After the meeting, commissioners largely avoided the topic of Maddox.

Commissioner and former mayoral candidate Ann Murguia said she was not in a position to comment on whether Maddox should resign. 

"It appears that other people are in that position and they appear to be moving in the direction they need to be moving," Murguia said, referring to an investigation by Wyandotte County DA Jerome Gorman, who could force Maddox to step down.

Unified Government Mayor and CEO Mark Holland left the commission chambers by a side door and hurried to an elevator away from the main lobby. He did not respond to a reporter's question as the elevator doors closed.

A spokesman for the Unified Government referred 41 Action News to a statement from Holland released earlier Thursday which reads in part:

"While the lines of accountability for other elected officials do not run through my office, as Mayor, I support the checks and balances that are built into our government."

After the meeting, two Maddox supporters spoke their minds.
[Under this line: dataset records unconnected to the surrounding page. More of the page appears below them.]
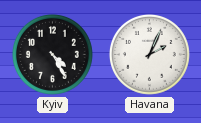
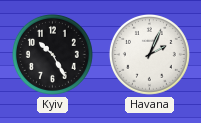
Kyiv: 4:25 -> 10:25
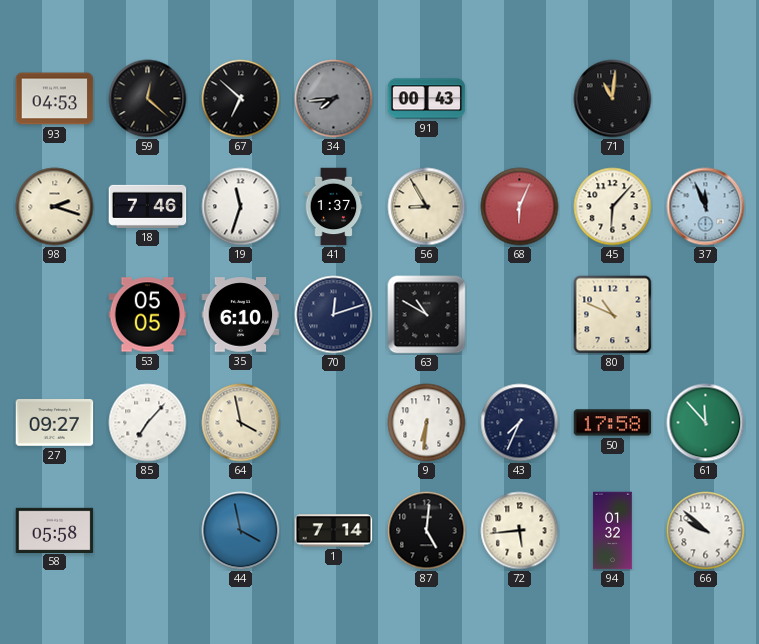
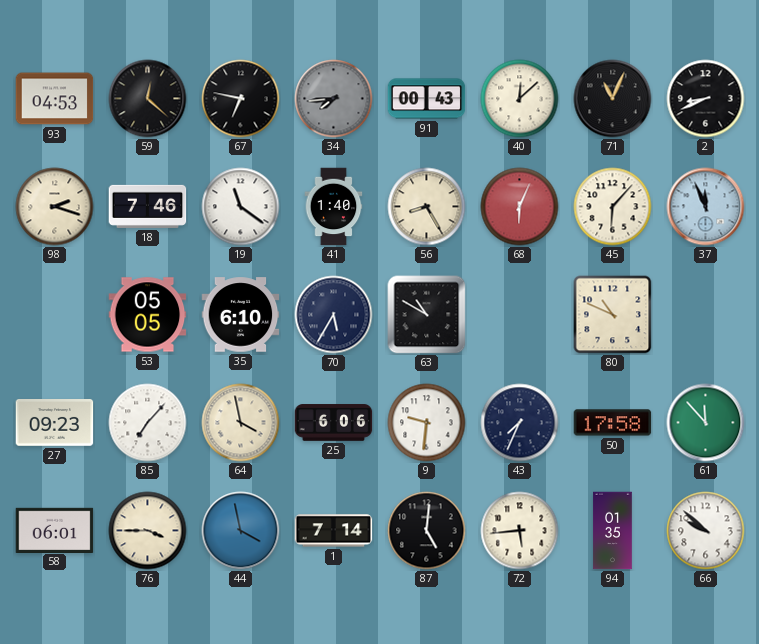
67: 6:52 -> 6:47
40: none -> 12:08
71: 11:01 -> 11:04
2: none -> 8:41
19: 11:33 -> 11:21
41: 1:37 -> 1:40
56: 8:55 -> 8:25
70: 12:12 -> 5:35
27: 09:27 -> 09:23
25: none -> 6:06
9: 6:31 -> 9:31
58: 05:58 -> 06:01
76: none -> 3:45
94: 01:32 -> 01:35
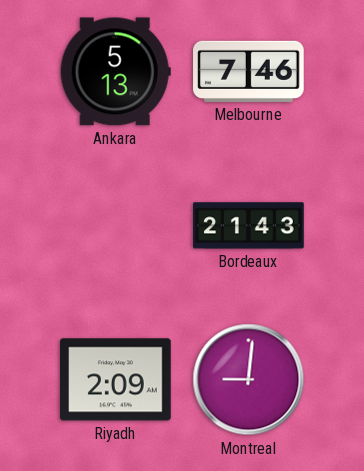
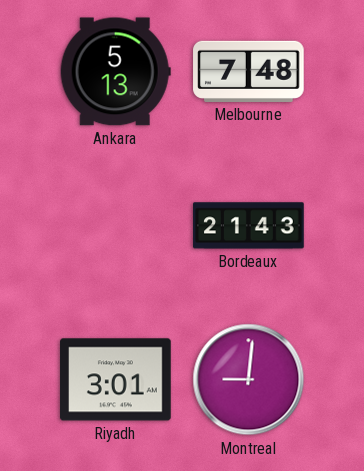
Melbourne: 7:46 -> 7:48
Riyadh: 2:09 -> 3:01
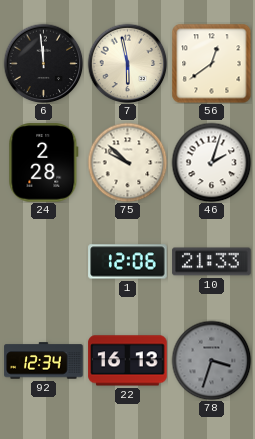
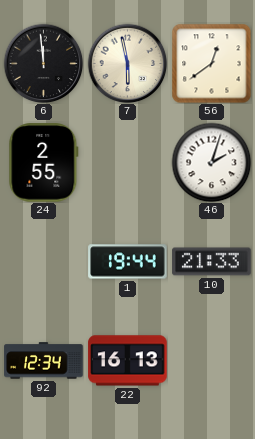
24: 2:28 -> 2:55
75: 9:52 -> none
1: 12:06 -> 19:44
78: 3:33 -> none
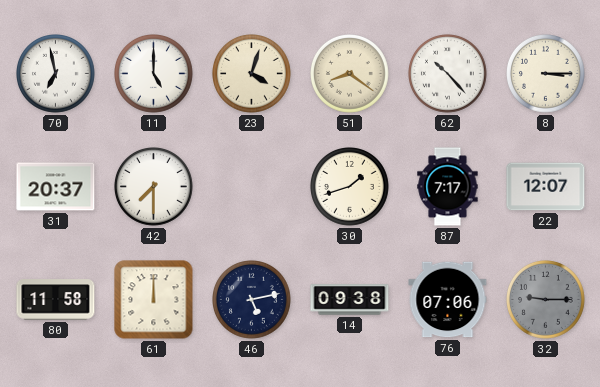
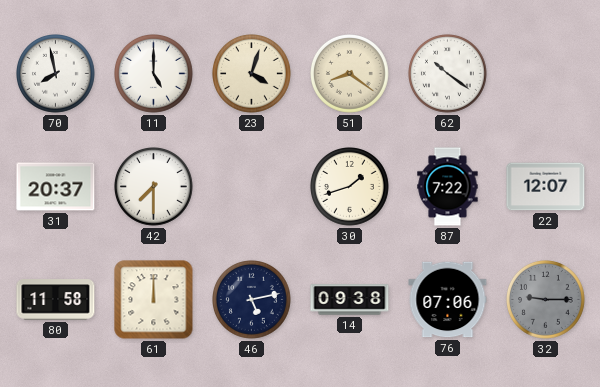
70: 6:58 -> 7:58
62: 10:23 -> 10:21
8: 3:15 -> none
87: 7:17 -> 7:22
"I support him because he works hard for the people," Mary Martin said, a four-year resident. "I would be very offended as a voter in Wyandotte if he did step down because we don't have representation now. We only have one other African American gal on the commission."

Victor Trammel, a childhood friend Maddox appointed to a drug and alcohol oversight board, defended Maddox as having made poor personal choices, but ones of little consequence compared to what he said were rampant other problems in the Unified Government, including a pending lawsuit over an unfilled commission seat.

"If I was in the same position I might not have made the same decision but ultimately I think it's the governing body that is more newsworthy," Trammel said.